Contributed by Kristin Gozdzikowska, Ph.D., CCC-SLP, Laura Fergusson Trust (Canterbury)
From 2014 to 2019, the number of people who own a smartphone worldwide more than doubled, nearing 3 billion individuals. Now, more than ever, people of all ages and backgrounds are connected, controlling an increasingly customised environment for on-demand access to media, music, banking, fitness tracking, calendars, social media, maps – the list goes on and on. Why then, does clinical practice at times feel so far removed from this rapidly advancing technological sector?
It has been said that it takes an average of 17 years for new evidence-based findings to reach clinical practice (Balas & Boren, 2000). However, with dropping prices and increasing access, technology is becoming an integral part of clinical care. Rather than expensive equipment, a biofeedback device can be downloaded on a free app. A wearable sensor patch can monitor blood sugar levels, needle-free. A heart-rate rhythm monitor can help improve awareness of emotional state. Simple alarms and wearable prompts can serve as reminders everyday tasks from medications to grocery lists. What’s more, the use of a smart phone can be increasingly socially acceptable for individuals trying to incorporate and generalise strategies in a community setting without drawing unwanted attention to themselves.
By harnessing available, low-cost technologies, unexpected changes can be made as well. For example, Jo Fox, a physiotherapist at Laura Fergusson Trust, is investigating use of a Fit Bit wearable to increase a client’s number of steps. Not only has the client increased physical activity, but early observations revealed unexpected improvements in response to phone calls and texts due to the tactile vibratory feedback when receiving a message. Now, this client has newfound capacity of self-management – no small feat in the world of traumatic brain injury recovery.
It is important to be mindful, however, that much of technology is designed far from the clinical realm, which may exacerbate the divide between research, technology and clinical practice. This reiterates the importance of including end-users in co-design throughout development, which impacts the robustness of experimental solutions and end-user involvement in emerging technologies. This partly inspired the Laura Fergusson Trust, in collaboration with Marcus King (Callaghan Innovation), Jo Nunnerley (University of Otago/BAIL) and Riley Stockwell & Nadia Thorne (Cerebral Fix), to co-design and test a virtual reality (VR) rehabilitation solution for individuals following TBI. VR has potential advantages as real-world stressors can be simulated and systematically introduced. Focus groups were held with people with lived experience of brain injury and clinicians to introduce the concept of VR and discussing possible applications. These groups fed back that a café setting would be most beneficial. In the newly developed game, users complete functional tasks in an increasingly loud and distracting café environment to increase their awareness of effects of cognitive fatigue after brain injury. Not only was VR well tolerated, after trying the co-designed prototype, one individual with lived experience of TBI stated,
“You put us in the exact right environment, this is exactly what happens when we’re out.”
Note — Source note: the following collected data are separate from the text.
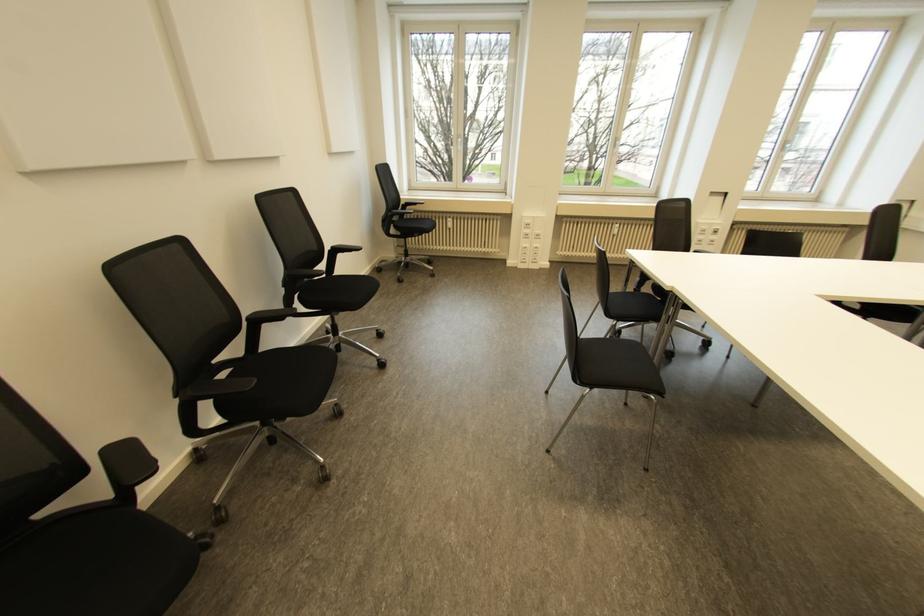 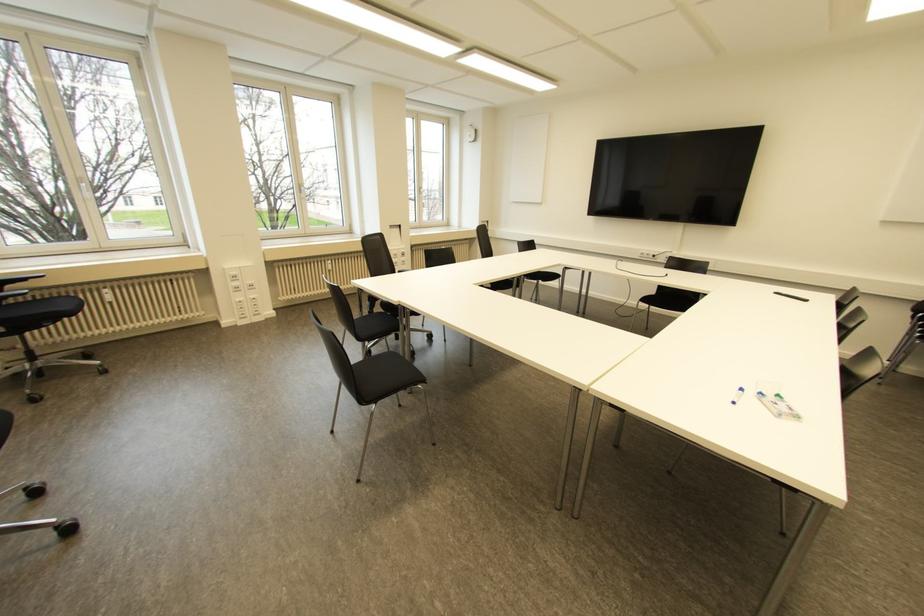 Find the pixel in the second image that matches pixel 448 219 in the first image.

(104, 290) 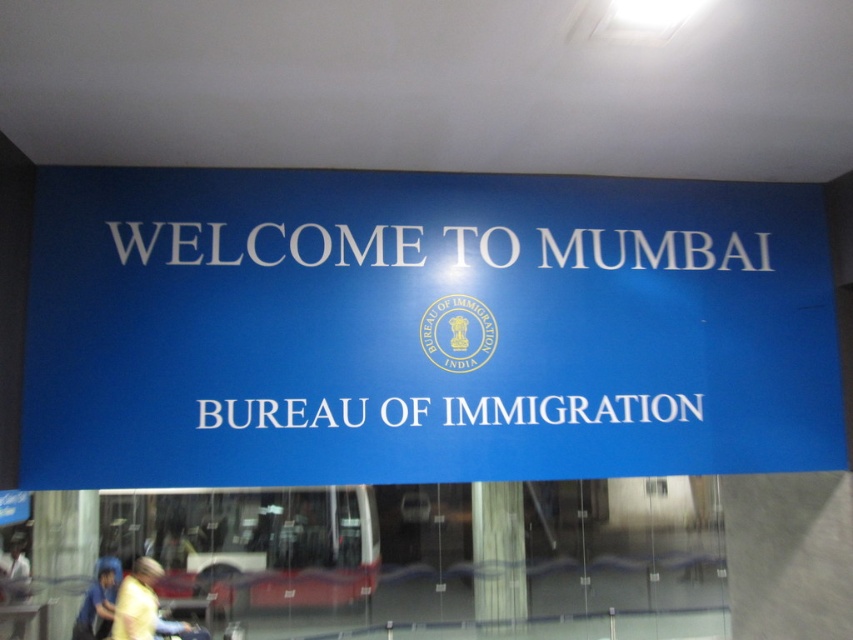 Question: Among these objects, which one is farthest from the camera?

Choices:
 (A) yellow fabric shirt at lower left
 (B) white glossy pillar at center

Answer: (B)

Question: Which of the following is the farthest from the observer?

Choices:
 (A) blue fabric at lower left
 (B) white matte text at upper center

Answer: (A)

Question: Is white plastic text at center smaller than yellow fabric shirt at lower left?

Choices:
 (A) yes
 (B) no

Answer: (A)

Question: Where is blue matte signboard at center located in relation to white matte text at upper center in the image?

Choices:
 (A) left
 (B) right

Answer: (B)

Question: Which object appears farthest from the camera in this image?

Choices:
 (A) white glossy pillar at center
 (B) blue matte signboard at center

Answer: (A)

Question: Is white matte text at upper center smaller than blue fabric at lower left?

Choices:
 (A) no
 (B) yes

Answer: (B) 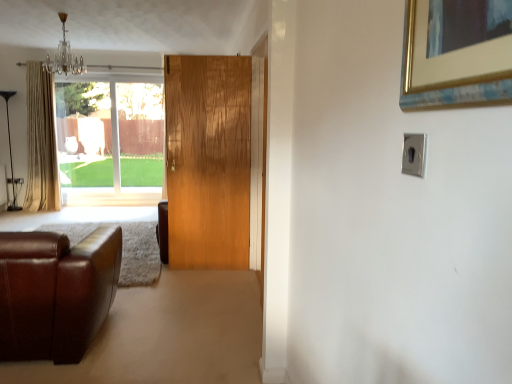 Where is `crystal glass chandelier at upper left`? crystal glass chandelier at upper left is located at coordinates (64, 56).

From a real-world perspective, is wooden door at center positioned under beige fabric curtain at left based on gravity?

Yes, from a real-world perspective, wooden door at center is beneath beige fabric curtain at left.

Considering the relative positions of wooden door at center and beige fabric curtain at left in the image provided, is wooden door at center to the left or to the right of beige fabric curtain at left?

Based on their positions, wooden door at center is located to the right of beige fabric curtain at left.

Locate an element on the screen. The image size is (512, 384). curtain located above the wooden door at center (from a real-world perspective) is located at coordinates (41, 142).

Looking at this image, would you say beige fabric curtain at left is part of wooden door at center's contents?

No, beige fabric curtain at left is located outside of wooden door at center.

Is the surface of beige fabric curtain at left in direct contact with crystal glass chandelier at upper left?

No, beige fabric curtain at left is not making contact with crystal glass chandelier at upper left.

Considering the positions of objects beige fabric curtain at left and crystal glass chandelier at upper left in the image provided, who is more to the left, beige fabric curtain at left or crystal glass chandelier at upper left?

beige fabric curtain at left.

From the image's perspective, which is below, beige fabric curtain at left or crystal glass chandelier at upper left?

beige fabric curtain at left appears lower in the image.

From a real-world perspective, who is located lower, beige fabric curtain at left or crystal glass chandelier at upper left?

beige fabric curtain at left.

Which of these two, clear glass window at upper left or satin silver switch at upper right, is smaller?

Smaller between the two is satin silver switch at upper right.

In the scene shown: Is clear glass window at upper left positioned behind satin silver switch at upper right?

Yes, clear glass window at upper left is behind satin silver switch at upper right.

Can you see clear glass window at upper left touching satin silver switch at upper right?

No, clear glass window at upper left is not beside satin silver switch at upper right.

From the image's perspective, is clear glass window at upper left above or below satin silver switch at upper right?

From the image's perspective, clear glass window at upper left appears above satin silver switch at upper right.

From a real-world perspective, between beige fabric curtain at left and clear glass window at upper left, who is vertically lower?

clear glass window at upper left, from a real-world perspective.

Locate an element on the screen. This screenshot has height=384, width=512. curtain located on the left of clear glass window at upper left is located at coordinates (41, 142).

Considering the positions of objects beige fabric curtain at left and clear glass window at upper left in the image provided, who is more to the left, beige fabric curtain at left or clear glass window at upper left?

beige fabric curtain at left is more to the left.

Is satin silver switch at upper right not close to crystal glass chandelier at upper left?

satin silver switch at upper right is positioned a significant distance from crystal glass chandelier at upper left.

In the scene shown: Considering the sizes of objects satin silver switch at upper right and crystal glass chandelier at upper left in the image provided, who is shorter, satin silver switch at upper right or crystal glass chandelier at upper left?

Standing shorter between the two is satin silver switch at upper right.

Is crystal glass chandelier at upper left a part of satin silver switch at upper right?

No, crystal glass chandelier at upper left is located outside of satin silver switch at upper right.

Which is less distant, (425,158) or (68,72)?

Positioned in front is point (425,158).

Who is bigger, beige fabric curtain at left or brown leather couch at lower left?

brown leather couch at lower left.

Can you confirm if beige fabric curtain at left is taller than brown leather couch at lower left?

Indeed, beige fabric curtain at left has a greater height compared to brown leather couch at lower left.

Considering the sizes of objects beige fabric curtain at left and brown leather couch at lower left in the image provided, who is thinner, beige fabric curtain at left or brown leather couch at lower left?

With smaller width is beige fabric curtain at left.

Is point (39, 92) closer to viewer compared to point (64, 274)?

That is False.

Consider the image. Is clear glass window at upper left completely or partially outside of wooden door at center?

Yes.

Which is closer to the camera, (109,118) or (225,119)?

The point (225,119) is closer to the camera.

Is clear glass window at upper left taller or shorter than wooden door at center?

Clearly, clear glass window at upper left is shorter compared to wooden door at center.

How many degrees apart are the facing directions of clear glass window at upper left and wooden door at center?

There is a 8.7-degree angle between the facing directions of clear glass window at upper left and wooden door at center.

You are a GUI agent. You are given a task and a screenshot of the screen. Output one action in this format:
    pyautogui.click(x=<x>, y=<y>)
    Task: Click on the curtain on the left of wooden door at center
    The width and height of the screenshot is (512, 384).
    Given the screenshot: What is the action you would take?
    pyautogui.click(x=41, y=142)

At what (x,y) coordinates should I click in order to perform the action: click on light fixture on the right side of beige fabric curtain at left. Please return your answer as a coordinate pair (x, y). The width and height of the screenshot is (512, 384). Looking at the image, I should click on pos(64,56).

Estimate the real-world distances between objects in this image. Which object is further from wooden door at center, crystal glass chandelier at upper left or brown leather couch at lower left?

Among the two, crystal glass chandelier at upper left is located further to wooden door at center.

Which object lies further to the anchor point clear glass window at upper left, satin silver switch at upper right or crystal glass chandelier at upper left?

The object further to clear glass window at upper left is satin silver switch at upper right.

Which object lies further to the anchor point brown leather couch at lower left, wooden door at center or crystal glass chandelier at upper left?

crystal glass chandelier at upper left is further to brown leather couch at lower left.

Looking at the image, which one is located further to beige fabric curtain at left, clear glass window at upper left or wooden door at center?

wooden door at center lies further to beige fabric curtain at left than the other object.

Based on their spatial positions, is clear glass window at upper left or crystal glass chandelier at upper left closer to brown leather couch at lower left?

The object closer to brown leather couch at lower left is crystal glass chandelier at upper left.

Considering their positions, is wooden door at center positioned closer to brown leather couch at lower left than beige fabric curtain at left?

wooden door at center is closer to brown leather couch at lower left.

Estimate the real-world distances between objects in this image. Which object is closer to beige fabric curtain at left, satin silver switch at upper right or wooden door at center?

Based on the image, wooden door at center appears to be nearer to beige fabric curtain at left.

Based on their spatial positions, is brown leather couch at lower left or satin silver switch at upper right closer to clear glass window at upper left?

The object closer to clear glass window at upper left is brown leather couch at lower left.

Where is `door between satin silver switch at upper right and crystal glass chandelier at upper left from front to back`? door between satin silver switch at upper right and crystal glass chandelier at upper left from front to back is located at coordinates (208, 160).

The height and width of the screenshot is (384, 512). Identify the location of curtain between satin silver switch at upper right and clear glass window at upper left from front to back. (41, 142).

Where is `light fixture between satin silver switch at upper right and clear glass window at upper left in the front-back direction`? The width and height of the screenshot is (512, 384). light fixture between satin silver switch at upper right and clear glass window at upper left in the front-back direction is located at coordinates (64, 56).

Locate an element on the screen. studio couch located between satin silver switch at upper right and beige fabric curtain at left in the depth direction is located at coordinates (55, 292). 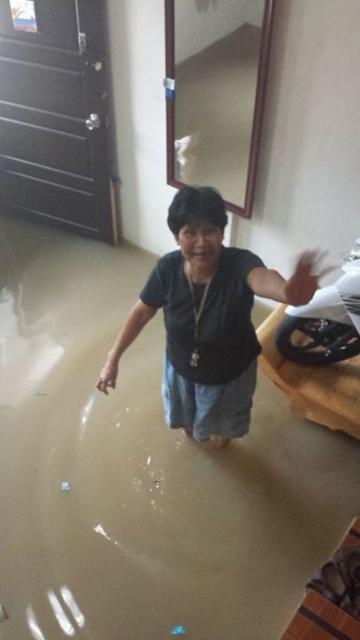 Question: Where is brown matte water at center located in relation to shiny black motorcycle at center in the image?

Choices:
 (A) left
 (B) right

Answer: (A)

Question: Which object appears farthest from the camera in this image?

Choices:
 (A) brown matte water at center
 (B) shiny black motorcycle at center

Answer: (B)

Question: Which object is the closest to the brown matte water at center?

Choices:
 (A) shiny black motorcycle at center
 (B) matte black shirt at center

Answer: (B)

Question: Is brown matte water at center below matte black shirt at center?

Choices:
 (A) yes
 (B) no

Answer: (A)

Question: Which point is farther from the camera taking this photo?

Choices:
 (A) (29, 564)
 (B) (342, 339)

Answer: (B)

Question: Is matte black shirt at center positioned behind shiny black motorcycle at center?

Choices:
 (A) yes
 (B) no

Answer: (B) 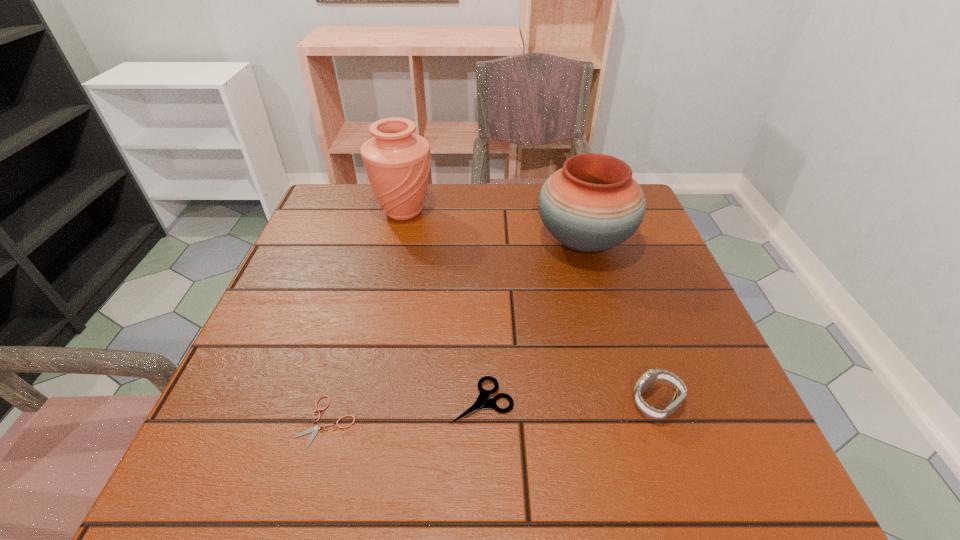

Future research is currently underway to trial clinical implementation of this VR rehabilitation tool. In the meantime, it is clear this study provides important insights on the value of patient perspectives when developing technology for research and clinical practice. By partnering with individuals with lived experience and interdisciplinary teams, we can further harness the rapidly growing benefits of technology into health.